Hidaka, Saitama
Trains from Ikebukuro reach Kōma Station in under an hour, and yet the ground shifts noticeably once you step off — the Kantō plain flattening to the east, low wooded hills rising to the west toward the Okumuzasa highlands. Hidaka sits at this seam, a city shaped by postwar housing development but underlaid by something considerably older.
The name Kōma is not incidental. It traces back to Kōmakun, the ancient administrative district established to settle migrants from the Korean kingdom of Koguryō, and Kōma-jinja — founded in the early eighth century and dedicated to the Koguryō prince Jakko — still stands here, its precincts quietly marking that long passage of people and culture across the sea. Nearby, the Kōmamura Stone Age Dwelling Site preserves the earliest identified pit-dwelling remains of the Jōmon period in Saitama Prefecture, now a nationally designated historic site. The Kōma-gō Kominka, a traditional farmhouse on the plateau, holds the domestic scale of an older agricultural life.
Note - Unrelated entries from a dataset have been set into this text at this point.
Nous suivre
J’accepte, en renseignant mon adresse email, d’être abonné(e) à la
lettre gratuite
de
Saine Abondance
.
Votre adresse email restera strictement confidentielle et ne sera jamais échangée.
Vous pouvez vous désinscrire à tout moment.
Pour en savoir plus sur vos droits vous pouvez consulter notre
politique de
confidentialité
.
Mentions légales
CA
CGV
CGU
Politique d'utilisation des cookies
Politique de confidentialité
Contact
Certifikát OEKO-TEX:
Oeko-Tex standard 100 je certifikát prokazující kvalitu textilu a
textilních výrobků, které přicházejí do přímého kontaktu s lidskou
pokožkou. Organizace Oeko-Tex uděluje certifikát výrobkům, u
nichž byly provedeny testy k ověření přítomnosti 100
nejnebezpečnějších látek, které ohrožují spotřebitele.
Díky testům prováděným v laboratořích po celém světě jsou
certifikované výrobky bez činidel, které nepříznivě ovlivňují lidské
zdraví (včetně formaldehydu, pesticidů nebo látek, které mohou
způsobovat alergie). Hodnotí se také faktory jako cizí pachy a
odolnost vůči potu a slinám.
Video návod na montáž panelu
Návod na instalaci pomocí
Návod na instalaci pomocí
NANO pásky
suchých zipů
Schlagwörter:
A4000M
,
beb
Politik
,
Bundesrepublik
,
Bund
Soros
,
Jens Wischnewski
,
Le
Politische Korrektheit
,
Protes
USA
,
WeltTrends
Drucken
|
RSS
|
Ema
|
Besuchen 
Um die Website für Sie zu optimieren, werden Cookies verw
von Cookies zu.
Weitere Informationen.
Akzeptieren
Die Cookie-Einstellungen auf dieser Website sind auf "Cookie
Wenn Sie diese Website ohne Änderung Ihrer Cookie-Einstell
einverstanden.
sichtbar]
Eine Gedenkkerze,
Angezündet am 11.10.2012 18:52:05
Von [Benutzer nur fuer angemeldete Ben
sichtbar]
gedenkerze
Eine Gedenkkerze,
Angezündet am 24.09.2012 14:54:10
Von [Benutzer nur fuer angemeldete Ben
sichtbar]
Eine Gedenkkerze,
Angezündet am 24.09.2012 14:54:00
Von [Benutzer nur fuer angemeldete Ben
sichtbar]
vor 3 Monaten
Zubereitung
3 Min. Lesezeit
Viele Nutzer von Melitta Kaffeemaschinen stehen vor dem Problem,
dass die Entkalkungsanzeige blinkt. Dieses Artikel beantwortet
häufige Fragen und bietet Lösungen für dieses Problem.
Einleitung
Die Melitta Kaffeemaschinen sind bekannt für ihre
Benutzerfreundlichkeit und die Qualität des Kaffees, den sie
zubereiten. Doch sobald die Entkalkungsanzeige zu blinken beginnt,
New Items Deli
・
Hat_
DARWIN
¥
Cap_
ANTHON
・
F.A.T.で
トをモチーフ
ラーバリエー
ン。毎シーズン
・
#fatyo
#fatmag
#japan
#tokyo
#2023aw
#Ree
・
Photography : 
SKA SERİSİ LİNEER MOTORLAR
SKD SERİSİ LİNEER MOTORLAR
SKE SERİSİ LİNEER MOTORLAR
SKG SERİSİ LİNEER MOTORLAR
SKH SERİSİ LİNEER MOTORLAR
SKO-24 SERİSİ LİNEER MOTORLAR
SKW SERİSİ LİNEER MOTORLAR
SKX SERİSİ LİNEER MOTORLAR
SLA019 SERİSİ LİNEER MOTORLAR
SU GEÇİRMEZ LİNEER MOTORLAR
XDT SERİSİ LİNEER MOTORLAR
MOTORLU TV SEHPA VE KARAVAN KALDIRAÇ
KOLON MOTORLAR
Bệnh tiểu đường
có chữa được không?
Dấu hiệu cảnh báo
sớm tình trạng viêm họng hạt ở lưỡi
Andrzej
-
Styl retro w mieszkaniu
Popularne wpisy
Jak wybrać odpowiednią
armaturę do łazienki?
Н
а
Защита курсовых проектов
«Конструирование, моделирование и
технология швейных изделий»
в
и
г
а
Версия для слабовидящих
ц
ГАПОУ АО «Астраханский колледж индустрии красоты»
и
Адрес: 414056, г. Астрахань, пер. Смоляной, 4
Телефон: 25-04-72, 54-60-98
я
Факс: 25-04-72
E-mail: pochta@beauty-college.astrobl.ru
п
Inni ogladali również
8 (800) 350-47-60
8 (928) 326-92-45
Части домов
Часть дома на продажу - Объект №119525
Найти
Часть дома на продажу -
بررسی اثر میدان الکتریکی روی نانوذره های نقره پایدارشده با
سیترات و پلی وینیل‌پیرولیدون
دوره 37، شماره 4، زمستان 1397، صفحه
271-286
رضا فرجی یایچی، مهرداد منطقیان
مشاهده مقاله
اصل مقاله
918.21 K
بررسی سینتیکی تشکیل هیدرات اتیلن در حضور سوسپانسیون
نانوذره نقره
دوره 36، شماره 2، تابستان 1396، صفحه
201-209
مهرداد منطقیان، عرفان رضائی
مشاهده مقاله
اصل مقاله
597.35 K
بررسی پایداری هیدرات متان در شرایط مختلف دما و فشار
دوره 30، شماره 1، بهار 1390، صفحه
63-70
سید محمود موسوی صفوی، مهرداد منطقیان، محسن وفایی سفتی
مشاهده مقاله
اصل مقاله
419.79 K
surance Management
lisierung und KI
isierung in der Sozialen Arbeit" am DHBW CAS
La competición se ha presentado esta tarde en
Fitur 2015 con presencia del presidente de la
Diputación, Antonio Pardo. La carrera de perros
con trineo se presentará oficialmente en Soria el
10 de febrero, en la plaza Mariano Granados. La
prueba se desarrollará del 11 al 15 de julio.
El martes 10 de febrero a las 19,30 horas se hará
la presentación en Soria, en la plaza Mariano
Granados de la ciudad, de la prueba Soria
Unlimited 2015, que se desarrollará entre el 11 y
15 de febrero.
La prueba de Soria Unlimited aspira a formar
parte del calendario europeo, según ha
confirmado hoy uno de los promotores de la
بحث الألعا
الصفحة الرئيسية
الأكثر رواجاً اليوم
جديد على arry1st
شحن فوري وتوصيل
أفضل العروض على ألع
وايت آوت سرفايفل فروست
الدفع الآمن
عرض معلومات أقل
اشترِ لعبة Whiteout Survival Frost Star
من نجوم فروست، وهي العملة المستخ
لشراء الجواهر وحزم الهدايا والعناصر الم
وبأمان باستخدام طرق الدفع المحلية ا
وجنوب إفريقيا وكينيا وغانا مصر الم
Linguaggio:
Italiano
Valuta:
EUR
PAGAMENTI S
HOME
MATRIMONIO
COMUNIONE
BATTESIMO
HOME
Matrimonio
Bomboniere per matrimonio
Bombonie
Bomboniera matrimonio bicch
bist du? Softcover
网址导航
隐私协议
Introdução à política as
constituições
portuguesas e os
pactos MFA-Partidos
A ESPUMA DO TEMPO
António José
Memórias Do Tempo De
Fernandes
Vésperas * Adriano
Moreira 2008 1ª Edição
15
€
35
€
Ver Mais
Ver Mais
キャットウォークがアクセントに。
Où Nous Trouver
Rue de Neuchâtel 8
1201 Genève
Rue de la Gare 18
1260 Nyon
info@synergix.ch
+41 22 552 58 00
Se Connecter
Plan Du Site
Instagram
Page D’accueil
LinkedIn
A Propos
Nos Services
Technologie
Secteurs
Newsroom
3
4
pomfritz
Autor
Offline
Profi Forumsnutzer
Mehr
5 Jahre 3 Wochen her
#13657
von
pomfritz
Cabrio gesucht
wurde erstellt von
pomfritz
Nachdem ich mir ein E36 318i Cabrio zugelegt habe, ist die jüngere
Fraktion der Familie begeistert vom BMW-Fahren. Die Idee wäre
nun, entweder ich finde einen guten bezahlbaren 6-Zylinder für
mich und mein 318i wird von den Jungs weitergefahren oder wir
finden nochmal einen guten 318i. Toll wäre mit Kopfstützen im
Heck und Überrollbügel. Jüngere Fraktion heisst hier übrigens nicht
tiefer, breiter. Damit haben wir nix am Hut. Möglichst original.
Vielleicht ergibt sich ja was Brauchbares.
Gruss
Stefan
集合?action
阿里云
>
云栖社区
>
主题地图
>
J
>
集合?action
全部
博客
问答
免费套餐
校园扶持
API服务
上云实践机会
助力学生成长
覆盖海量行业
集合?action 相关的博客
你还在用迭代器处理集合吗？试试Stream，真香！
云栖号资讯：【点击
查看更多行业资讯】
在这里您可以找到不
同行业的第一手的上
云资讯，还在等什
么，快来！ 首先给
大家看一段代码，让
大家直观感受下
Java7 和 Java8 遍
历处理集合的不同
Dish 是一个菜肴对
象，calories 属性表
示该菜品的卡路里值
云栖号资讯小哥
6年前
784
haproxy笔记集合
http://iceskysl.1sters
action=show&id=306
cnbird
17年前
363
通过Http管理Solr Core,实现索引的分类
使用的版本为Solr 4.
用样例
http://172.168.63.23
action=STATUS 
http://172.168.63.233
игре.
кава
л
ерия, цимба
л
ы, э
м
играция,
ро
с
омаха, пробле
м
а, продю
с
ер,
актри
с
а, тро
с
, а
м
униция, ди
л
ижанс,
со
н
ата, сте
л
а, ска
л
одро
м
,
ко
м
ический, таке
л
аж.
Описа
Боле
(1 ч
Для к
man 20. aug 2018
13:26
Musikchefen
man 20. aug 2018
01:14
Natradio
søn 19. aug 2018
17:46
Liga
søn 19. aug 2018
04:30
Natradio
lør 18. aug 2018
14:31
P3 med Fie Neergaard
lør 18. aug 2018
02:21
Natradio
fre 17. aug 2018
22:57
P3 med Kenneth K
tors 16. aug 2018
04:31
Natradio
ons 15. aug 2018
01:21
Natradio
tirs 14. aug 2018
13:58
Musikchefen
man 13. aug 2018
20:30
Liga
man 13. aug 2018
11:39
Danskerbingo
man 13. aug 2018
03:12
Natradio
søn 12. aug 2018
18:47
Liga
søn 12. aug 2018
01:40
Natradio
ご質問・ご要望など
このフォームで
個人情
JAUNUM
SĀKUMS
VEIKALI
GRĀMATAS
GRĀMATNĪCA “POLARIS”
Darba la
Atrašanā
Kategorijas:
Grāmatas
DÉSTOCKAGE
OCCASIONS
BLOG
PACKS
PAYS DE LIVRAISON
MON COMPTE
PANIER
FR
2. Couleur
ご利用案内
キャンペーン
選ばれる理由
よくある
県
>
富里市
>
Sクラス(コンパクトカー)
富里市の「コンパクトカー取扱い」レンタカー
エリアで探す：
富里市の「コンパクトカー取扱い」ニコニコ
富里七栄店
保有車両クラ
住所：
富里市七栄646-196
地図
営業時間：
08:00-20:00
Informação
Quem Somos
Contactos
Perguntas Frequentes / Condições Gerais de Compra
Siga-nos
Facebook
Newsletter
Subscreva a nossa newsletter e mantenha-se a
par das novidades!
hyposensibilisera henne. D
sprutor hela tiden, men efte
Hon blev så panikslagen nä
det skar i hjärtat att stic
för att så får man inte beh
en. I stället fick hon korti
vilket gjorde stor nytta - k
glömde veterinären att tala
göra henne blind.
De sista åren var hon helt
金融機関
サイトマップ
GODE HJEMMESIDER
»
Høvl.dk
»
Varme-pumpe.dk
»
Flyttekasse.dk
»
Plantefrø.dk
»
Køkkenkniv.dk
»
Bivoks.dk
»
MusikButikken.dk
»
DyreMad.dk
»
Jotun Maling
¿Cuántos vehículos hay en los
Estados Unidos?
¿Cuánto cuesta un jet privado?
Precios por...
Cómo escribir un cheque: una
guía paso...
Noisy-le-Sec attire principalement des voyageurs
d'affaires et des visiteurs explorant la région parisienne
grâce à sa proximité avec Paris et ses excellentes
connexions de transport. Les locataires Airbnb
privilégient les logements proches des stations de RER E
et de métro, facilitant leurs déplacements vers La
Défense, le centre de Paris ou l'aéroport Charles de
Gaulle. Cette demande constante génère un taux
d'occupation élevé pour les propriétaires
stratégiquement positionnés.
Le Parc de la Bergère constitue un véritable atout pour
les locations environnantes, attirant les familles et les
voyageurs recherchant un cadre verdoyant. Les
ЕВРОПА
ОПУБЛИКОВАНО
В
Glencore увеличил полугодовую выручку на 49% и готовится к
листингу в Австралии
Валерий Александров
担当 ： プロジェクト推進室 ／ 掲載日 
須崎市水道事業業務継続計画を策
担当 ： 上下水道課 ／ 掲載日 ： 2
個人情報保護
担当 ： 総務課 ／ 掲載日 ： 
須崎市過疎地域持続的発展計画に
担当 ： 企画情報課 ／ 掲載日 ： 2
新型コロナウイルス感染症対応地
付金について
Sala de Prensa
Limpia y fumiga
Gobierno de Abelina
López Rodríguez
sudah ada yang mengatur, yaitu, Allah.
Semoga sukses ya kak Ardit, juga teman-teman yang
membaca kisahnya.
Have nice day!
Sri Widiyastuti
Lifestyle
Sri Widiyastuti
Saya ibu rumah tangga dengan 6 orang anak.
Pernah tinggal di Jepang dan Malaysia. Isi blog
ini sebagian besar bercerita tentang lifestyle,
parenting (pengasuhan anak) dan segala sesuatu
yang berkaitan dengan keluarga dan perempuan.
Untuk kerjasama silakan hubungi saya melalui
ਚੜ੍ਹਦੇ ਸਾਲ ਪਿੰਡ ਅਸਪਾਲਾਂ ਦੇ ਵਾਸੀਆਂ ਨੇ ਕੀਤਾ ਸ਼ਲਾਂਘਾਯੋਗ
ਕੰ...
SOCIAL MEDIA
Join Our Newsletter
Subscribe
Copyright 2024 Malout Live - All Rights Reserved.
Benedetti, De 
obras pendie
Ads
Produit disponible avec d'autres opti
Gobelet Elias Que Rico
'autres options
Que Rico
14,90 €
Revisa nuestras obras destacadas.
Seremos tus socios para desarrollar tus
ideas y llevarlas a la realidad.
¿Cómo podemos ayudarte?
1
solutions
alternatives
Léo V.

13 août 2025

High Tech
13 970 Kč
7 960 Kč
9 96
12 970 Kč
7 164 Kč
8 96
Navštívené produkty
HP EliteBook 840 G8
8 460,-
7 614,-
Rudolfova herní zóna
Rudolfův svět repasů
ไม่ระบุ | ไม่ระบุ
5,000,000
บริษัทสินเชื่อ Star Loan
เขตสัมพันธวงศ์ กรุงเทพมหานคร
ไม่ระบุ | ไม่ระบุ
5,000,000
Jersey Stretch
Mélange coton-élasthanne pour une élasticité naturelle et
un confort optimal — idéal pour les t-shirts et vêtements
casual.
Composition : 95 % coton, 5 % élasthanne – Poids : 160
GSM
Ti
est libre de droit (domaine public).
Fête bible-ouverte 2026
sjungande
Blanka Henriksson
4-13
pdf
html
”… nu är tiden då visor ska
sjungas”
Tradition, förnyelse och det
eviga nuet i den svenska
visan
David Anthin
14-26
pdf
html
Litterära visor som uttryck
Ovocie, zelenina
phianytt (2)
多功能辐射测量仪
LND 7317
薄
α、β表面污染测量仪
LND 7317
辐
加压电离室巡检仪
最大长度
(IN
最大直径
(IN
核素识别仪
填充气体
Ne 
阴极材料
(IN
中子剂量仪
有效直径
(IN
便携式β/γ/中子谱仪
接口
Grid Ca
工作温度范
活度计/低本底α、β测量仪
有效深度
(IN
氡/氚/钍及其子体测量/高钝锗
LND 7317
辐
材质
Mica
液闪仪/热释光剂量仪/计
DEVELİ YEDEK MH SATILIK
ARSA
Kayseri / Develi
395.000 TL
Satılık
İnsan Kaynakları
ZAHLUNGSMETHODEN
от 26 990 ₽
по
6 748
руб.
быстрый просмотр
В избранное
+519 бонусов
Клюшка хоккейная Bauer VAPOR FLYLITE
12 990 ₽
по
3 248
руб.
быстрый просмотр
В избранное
These places are not curated as a heritage trail; they simply occupy the same landscape as the golf courses and factory roads.
Along National Route 299, industrial facilities — cement plants, food manufacturers — mark the practical economy of the area. Kinchakuda, a riverside meadow near Hiwada-yama, draws walkers along maintained hiking courses throughout the year. The Kōma-gawa river moves through it all, indifferent to the layers it passes between.